Start of Records supplied
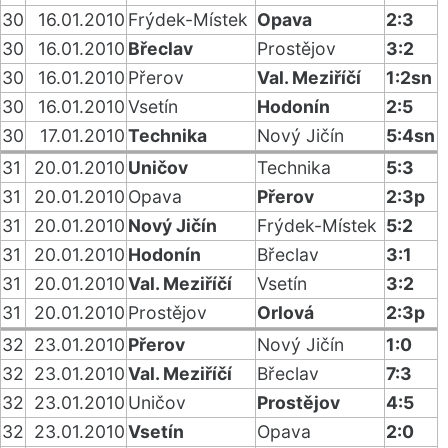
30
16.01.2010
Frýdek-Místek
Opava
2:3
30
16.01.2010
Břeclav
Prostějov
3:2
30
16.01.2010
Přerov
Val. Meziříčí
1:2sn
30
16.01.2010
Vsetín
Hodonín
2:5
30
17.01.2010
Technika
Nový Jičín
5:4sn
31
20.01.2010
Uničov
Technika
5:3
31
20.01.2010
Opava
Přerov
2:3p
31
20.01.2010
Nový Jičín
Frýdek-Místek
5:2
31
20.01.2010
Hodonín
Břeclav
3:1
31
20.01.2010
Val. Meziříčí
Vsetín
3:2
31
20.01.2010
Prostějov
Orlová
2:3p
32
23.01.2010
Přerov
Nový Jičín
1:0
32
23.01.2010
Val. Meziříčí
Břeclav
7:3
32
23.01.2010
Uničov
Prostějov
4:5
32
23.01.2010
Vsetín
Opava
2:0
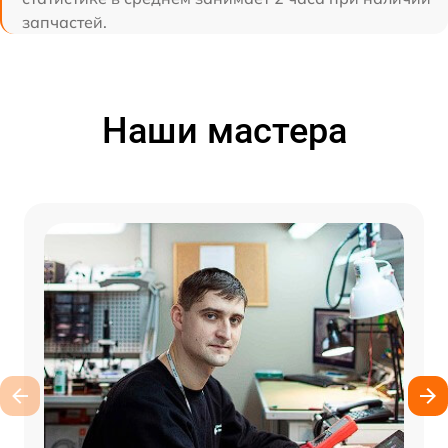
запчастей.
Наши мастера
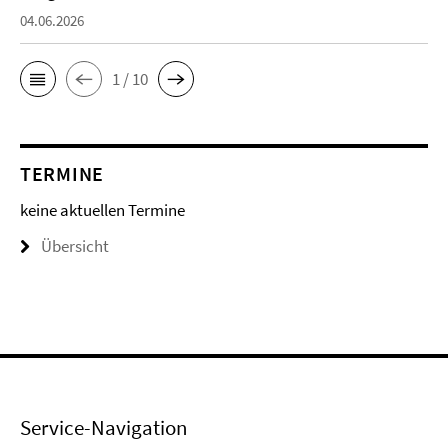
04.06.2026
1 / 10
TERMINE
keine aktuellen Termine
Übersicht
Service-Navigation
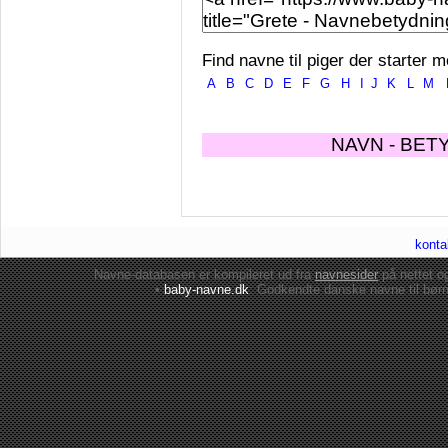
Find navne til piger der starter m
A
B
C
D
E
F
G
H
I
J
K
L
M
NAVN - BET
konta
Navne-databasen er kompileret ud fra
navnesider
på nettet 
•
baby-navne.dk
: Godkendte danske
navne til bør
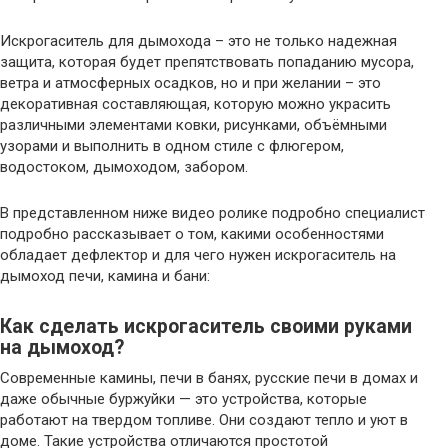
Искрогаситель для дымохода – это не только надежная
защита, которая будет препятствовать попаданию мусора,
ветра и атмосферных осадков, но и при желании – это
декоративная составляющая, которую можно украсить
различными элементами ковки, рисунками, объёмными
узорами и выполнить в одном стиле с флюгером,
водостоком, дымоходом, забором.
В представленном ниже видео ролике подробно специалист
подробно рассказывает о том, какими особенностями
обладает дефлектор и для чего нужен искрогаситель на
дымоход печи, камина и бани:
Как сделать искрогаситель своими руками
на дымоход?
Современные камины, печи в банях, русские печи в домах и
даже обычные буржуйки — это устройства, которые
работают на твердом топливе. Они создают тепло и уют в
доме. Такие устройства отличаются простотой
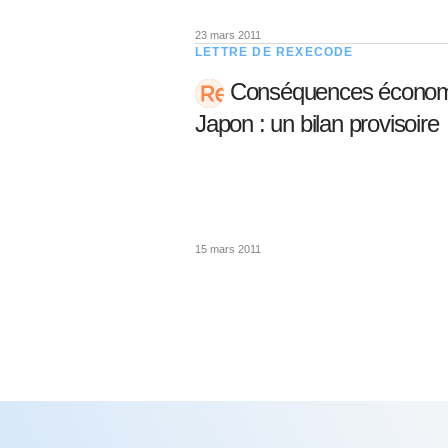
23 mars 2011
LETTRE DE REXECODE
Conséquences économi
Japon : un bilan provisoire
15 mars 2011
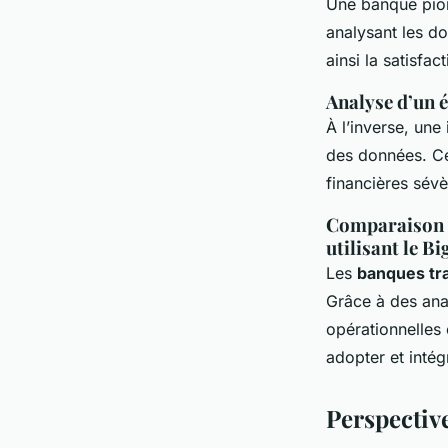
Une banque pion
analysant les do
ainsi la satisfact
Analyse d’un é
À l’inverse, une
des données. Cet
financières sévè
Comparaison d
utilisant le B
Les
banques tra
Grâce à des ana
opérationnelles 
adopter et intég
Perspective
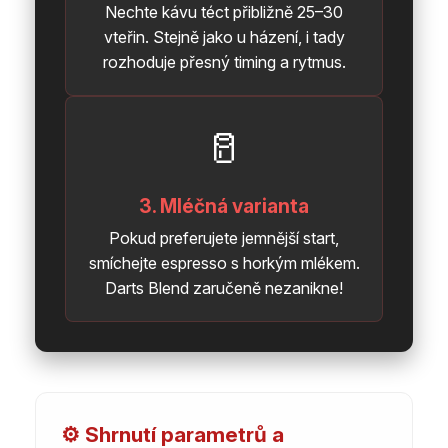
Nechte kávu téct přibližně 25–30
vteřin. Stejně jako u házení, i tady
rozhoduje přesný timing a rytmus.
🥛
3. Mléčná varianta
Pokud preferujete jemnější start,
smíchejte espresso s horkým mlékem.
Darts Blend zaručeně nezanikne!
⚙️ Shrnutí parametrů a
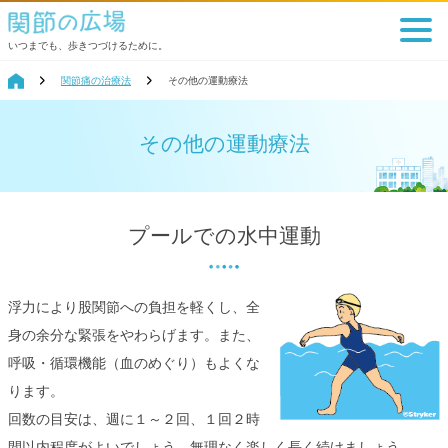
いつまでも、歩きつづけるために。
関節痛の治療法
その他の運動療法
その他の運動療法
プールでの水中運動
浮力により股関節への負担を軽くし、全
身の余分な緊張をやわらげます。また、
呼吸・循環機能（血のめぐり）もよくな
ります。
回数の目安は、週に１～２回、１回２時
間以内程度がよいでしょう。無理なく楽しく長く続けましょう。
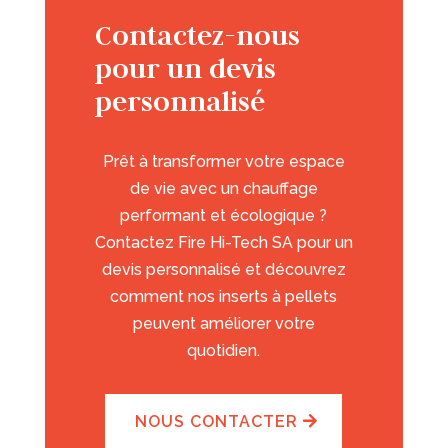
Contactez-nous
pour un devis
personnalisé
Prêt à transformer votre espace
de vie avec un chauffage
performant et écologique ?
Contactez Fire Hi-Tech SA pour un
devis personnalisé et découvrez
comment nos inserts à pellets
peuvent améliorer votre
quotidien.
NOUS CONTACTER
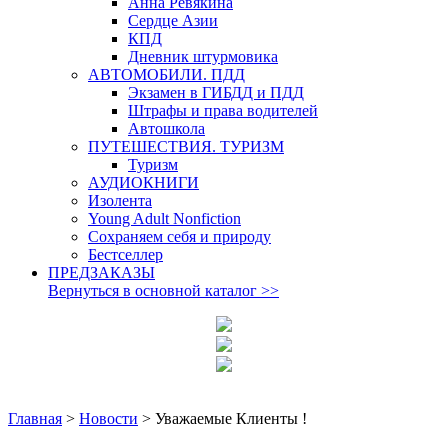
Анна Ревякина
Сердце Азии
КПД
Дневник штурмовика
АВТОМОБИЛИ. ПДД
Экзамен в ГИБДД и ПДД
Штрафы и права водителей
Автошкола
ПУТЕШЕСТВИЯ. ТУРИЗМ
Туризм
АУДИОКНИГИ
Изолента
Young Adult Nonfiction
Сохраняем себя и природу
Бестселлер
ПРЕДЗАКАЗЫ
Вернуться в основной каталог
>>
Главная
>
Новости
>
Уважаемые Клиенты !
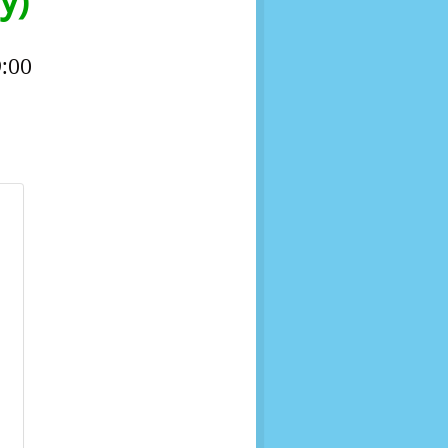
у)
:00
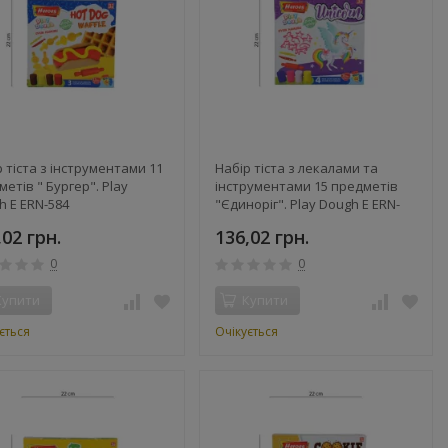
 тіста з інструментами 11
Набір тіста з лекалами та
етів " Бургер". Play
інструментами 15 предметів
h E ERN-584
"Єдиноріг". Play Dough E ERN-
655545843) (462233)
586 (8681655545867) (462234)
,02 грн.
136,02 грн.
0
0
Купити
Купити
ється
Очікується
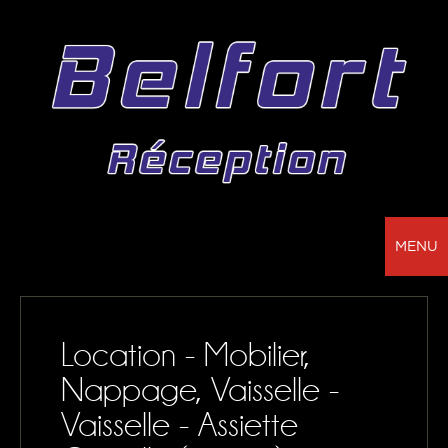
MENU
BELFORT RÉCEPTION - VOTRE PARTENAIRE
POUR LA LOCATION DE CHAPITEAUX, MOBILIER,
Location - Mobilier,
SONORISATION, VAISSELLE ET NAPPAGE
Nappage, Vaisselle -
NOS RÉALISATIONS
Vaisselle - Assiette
End of Records supplied
**What is expected**
From the first line to the last, reproduce the records above exactly and skip the pictures.

**Exercise answer**
30
16.01.2010
Frýdek-Místek
Opava
2:3
30
16.01.2010
Břeclav
Prostějov
3:2
30
16.01.2010
Přerov
Val. Meziříčí
1:2sn
30
16.01.2010
Vsetín
Hodonín
2:5
30
17.01.2010
Technika
Nový Jičín
5:4sn
31
20.01.2010
Uničov
Technika
5:3
31
20.01.2010
Opava
Přerov
2:3p
31
20.01.2010
Nový Jičín
Frýdek-Místek
5:2
31
20.01.2010
Hodonín
Břeclav
3:1
31
20.01.2010
Val. Meziříčí
Vsetín
3:2
31
20.01.2010
Prostějov
Orlová
2:3p
32
23.01.2010
Přerov
Nový Jičín
1:0
32
23.01.2010
Val. Meziříčí
Břeclav
7:3
32
23.01.2010
Uničov
Prostějov
4:5
32
23.01.2010
Vsetín
Opava
2:0
запчастей.
Наши мастера
04.06.2026
1 / 10
TERMINE
keine aktuellen Termine
Übersicht
Service-Navigation
Find navne til piger der starter m
A
B
C
D
E
F
G
H
I
J
K
L
M
NAVN - BET
konta
Navne-databasen er kompileret ud fra
navnesider
på nettet 
•
baby-navne.dk
: Godkendte danske
navne til bør
Искрогаситель для дымохода – это не только надежная
защита, которая будет препятствовать попаданию мусора,
ветра и атмосферных осадков, но и при желании – это
декоративная составляющая, которую можно украсить
различными элементами ковки, рисунками, объёмными
узорами и выполнить в одном стиле с флюгером,
водостоком, дымоходом, забором.
В представленном ниже видео ролике подробно специалист
подробно рассказывает о том, какими особенностями
обладает дефлектор и для чего нужен искрогаситель на
дымоход печи, камина и бани:
Как сделать искрогаситель своими руками
на дымоход?
Современные камины, печи в банях, русские печи в домах и
даже обычные буржуйки — это устройства, которые
работают на твердом топливе. Они создают тепло и уют в
доме. Такие устройства отличаются простотой
23 mars 2011
LETTRE DE REXECODE
Conséquences économi
Japon : un bilan provisoire
15 mars 2011
Une banque pion
analysant les do
ainsi la satisfact
Analyse d’un é
À l’inverse, une
des données. Cet
financières sévè
Comparaison d
utilisant le B
Les
banques tra
Grâce à des ana
opérationnelles 
adopter et intég
Perspective
Nechte kávu téct přibližně 25–30
vteřin. Stejně jako u házení, i tady
rozhoduje přesný timing a rytmus.
🥛
3. Mléčná varianta
Pokud preferujete jemnější start,
smíchejte espresso s horkým mlékem.
Darts Blend zaručeně nezanikne!
⚙️ Shrnutí parametrů a
いつまでも、歩きつづけるために。
関節痛の治療法
その他の運動療法
その他の運動療法
プールでの水中運動
浮力により股関節への負担を軽くし、全
身の余分な緊張をやわらげます。また、
呼吸・循環機能（血のめぐり）もよくな
ります。
回数の目安は、週に１～２回、１回２時
間以内程度がよいでしょう。無理なく楽しく長く続けましょう。
Contactez-nous
pour un devis
personnalisé
Prêt à transformer votre espace
de vie avec un chauffage
performant et écologique ?
Contactez Fire Hi-Tech SA pour un
devis personnalisé et découvrez
comment nos inserts à pellets
peuvent améliorer votre
quotidien.
NOUS CONTACTER
Анна Ревякина
Сердце Азии
КПД
Дневник штурмовика
АВТОМОБИЛИ. ПДД
Экзамен в ГИБДД и ПДД
Штрафы и права водителей
Автошкола
ПУТЕШЕСТВИЯ. ТУРИЗМ
Туризм
АУДИОКНИГИ
Изолента
Young Adult Nonfiction
Сохраняем себя и природу
Бестселлер
ПРЕДЗАКАЗЫ
Вернуться в основной каталог
>>
Главная
>
Новости
>
Уважаемые Клиенты !
у)
:00
 тіста з інструментами 11
Набір тіста з лекалами та
етів " Бургер". Play
інструментами 15 предметів
h E ERN-584
"Єдиноріг". Play Dough E ERN-
655545843) (462233)
586 (8681655545867) (462234)
,02 грн.
136,02 грн.
0
0
Купити
Купити
ється
Очікується
MENU
BELFORT RÉCEPTION - VOTRE PARTENAIRE
POUR LA LOCATION DE CHAPITEAUX, MOBILIER,
Location - Mobilier,
SONORISATION, VAISSELLE ET NAPPAGE
Nappage, Vaisselle -
NOS RÉALISATIONS
Vaisselle - Assiette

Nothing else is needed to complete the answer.